简体   繁体   English

使用C ++在适当位置编辑文本文件

[英]Edit text file in place using C++

I have a text file which I am adding tags to in order to make it XML readable. 我有一个文本文件,正在向其中添加标签以使其XML可读。 In order for our reader to recognize it as valid, each line must at least be wrapped in tags. 为了使我们的读者认识到它是有效的,每行至少必须包装在标签中。 My issue arises because this is actually a Syriac translation dictionary and so there are many non-standard characters (the actual Syriac words). 出现我的问题是因为这实际上是叙利亚语翻译词典,所以有许多非标准字符(实际的叙利亚语单词)。 The most straight-forward way I see to accomplish what I need is to simply prepend and append each line with the needed tags, in place, without necessarily accessing or modifying the rest of the line. 我看到的最简单的方法来完成我需要的操作,就是简单地在每行前面加上所需的标签,而不必访问或修改其余的行。 Any other options would also be greatly appreciated. 任何其他选择也将不胜感激。

ifstream in_file;
string file_name;

string line;
string line2;
string pre_text;
string post_text;

int num = 1;

pre_text = "<entry n=\"";
post_text = "</entry>";

file_name = "D:/TEI/dictionary1.txt";
in_file.open(file_name.c_str());

if (in_file.is_open()){
    while (getline(in_file, line)){
        line2 = pre_text + to_string(num) + "\">" + line + post_text;
        cout << line2;
        num++;
    }
}

The file in question may be downloaded here. 有问题的文件可以在这里下载

You are using std::string which, by default, deals with ASCII encoded text, and you are opening your file in "text translation mode". 您正在使用std::string ,默认情况下,它处理ASCII编码的文本,并且您正在以“文本翻译模式”打开文件。 The first thing you need to do is open the file in binary mode so that it doesn't perform translation on individual char values: 您需要做的第一件事是以二进制模式打开文件,以便它不会对单个char值执行转换:

in_file.open(file_name.c_str(), std::ios::binary);

or in C++11 或在C ++ 11中

in_file.open(file_name, std::ios::binary);

The next thing is to stop using std::string for storing the text from the file. 接下来的事情是停止使用std :: string来存储文件中的文本。 You will need to us a string type that recognizes the character encoding you are using and use the appropriate character type. 您将需要一个字符串类型,该字符串类型可以识别您正在使用的字符编码并使用适当的字符类型。

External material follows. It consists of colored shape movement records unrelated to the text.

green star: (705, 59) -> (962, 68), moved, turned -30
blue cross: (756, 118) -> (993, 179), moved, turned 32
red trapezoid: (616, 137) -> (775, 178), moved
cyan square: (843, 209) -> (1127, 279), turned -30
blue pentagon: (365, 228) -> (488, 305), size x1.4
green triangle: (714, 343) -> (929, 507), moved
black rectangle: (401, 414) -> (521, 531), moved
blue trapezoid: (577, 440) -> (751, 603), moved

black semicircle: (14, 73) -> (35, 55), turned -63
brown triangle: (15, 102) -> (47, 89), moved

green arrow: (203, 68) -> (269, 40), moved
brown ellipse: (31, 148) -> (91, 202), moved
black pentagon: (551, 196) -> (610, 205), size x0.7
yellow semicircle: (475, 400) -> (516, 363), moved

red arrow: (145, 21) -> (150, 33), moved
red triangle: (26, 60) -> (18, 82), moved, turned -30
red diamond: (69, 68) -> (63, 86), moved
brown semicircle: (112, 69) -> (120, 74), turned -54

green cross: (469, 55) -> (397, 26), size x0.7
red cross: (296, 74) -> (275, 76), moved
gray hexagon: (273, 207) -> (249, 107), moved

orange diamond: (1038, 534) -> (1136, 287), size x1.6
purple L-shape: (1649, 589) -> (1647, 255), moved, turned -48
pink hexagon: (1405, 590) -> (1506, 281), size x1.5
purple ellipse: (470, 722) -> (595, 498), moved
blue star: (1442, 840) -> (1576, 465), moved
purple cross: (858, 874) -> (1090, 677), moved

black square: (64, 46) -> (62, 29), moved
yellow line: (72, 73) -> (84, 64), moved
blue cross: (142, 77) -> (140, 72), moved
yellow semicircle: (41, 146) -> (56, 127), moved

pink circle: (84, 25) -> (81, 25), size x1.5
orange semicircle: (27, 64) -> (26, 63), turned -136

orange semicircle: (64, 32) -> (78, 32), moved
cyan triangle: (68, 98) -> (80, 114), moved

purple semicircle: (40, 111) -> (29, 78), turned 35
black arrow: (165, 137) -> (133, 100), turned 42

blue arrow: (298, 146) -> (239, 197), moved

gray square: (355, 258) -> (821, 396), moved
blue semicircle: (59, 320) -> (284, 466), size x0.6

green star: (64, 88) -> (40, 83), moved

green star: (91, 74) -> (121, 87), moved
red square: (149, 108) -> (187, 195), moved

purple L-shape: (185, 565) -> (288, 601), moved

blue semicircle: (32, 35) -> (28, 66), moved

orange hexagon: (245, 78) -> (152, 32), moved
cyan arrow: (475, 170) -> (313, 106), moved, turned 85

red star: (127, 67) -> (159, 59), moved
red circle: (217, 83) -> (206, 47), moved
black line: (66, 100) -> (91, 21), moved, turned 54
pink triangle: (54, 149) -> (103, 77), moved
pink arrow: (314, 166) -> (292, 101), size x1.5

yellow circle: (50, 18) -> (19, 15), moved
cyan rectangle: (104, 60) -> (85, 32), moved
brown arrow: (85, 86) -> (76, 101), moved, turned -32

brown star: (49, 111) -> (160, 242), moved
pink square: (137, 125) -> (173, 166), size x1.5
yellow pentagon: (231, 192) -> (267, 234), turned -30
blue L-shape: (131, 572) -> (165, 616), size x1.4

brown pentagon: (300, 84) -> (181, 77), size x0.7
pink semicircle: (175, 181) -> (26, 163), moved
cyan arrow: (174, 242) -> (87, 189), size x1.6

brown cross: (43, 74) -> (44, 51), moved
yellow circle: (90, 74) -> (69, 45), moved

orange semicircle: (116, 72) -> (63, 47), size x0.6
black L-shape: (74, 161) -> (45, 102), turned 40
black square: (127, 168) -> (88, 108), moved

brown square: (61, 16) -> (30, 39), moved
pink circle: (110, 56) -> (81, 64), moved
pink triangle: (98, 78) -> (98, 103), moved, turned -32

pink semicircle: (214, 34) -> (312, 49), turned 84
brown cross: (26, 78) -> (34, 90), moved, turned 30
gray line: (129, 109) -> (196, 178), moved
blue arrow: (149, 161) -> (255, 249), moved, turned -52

As it turns out, std::string is actually an alias for std::basic_string<char> . 事实证明, std::string实际上是std::basic_string<char>的别名。 In C++11 several new unicode character types were introduced, in C++03 there was wchar_t which supports "wide" characters (more than 8 bits). 在C ++ 11中引入了几种新的unicode字符类型,在C ++ 03中提供了wchar_t ,它支持“宽”字符(超过8位)。 There is a standard alias for basic_string s of wchar_t s: std::wstring . wchar_tbasic_string s有一个标准别名: std::wstring

Start with the following simple test: 从以下简单测试开始:

#include <iostream>
#include <fstream>
#include <string>

int main() {
    std::string file_name = "D:/TEI/dictionary1.txt";
    std::wifstream in_file(file_name, std::ios::binary);

    if (!in_file.is_open()) {
        // "L" prefix indicates a wide string literal
        std::wcerr << L"file open failed\n";
        return 1;
    }

    std::wstring line1;
    std::getline(in_file, line1);
    std::wcout << L"line1 = " << line1 << L"\n";
}

Note how cout etc also become prefixed with w ... 注意cout等如何也以w为前缀...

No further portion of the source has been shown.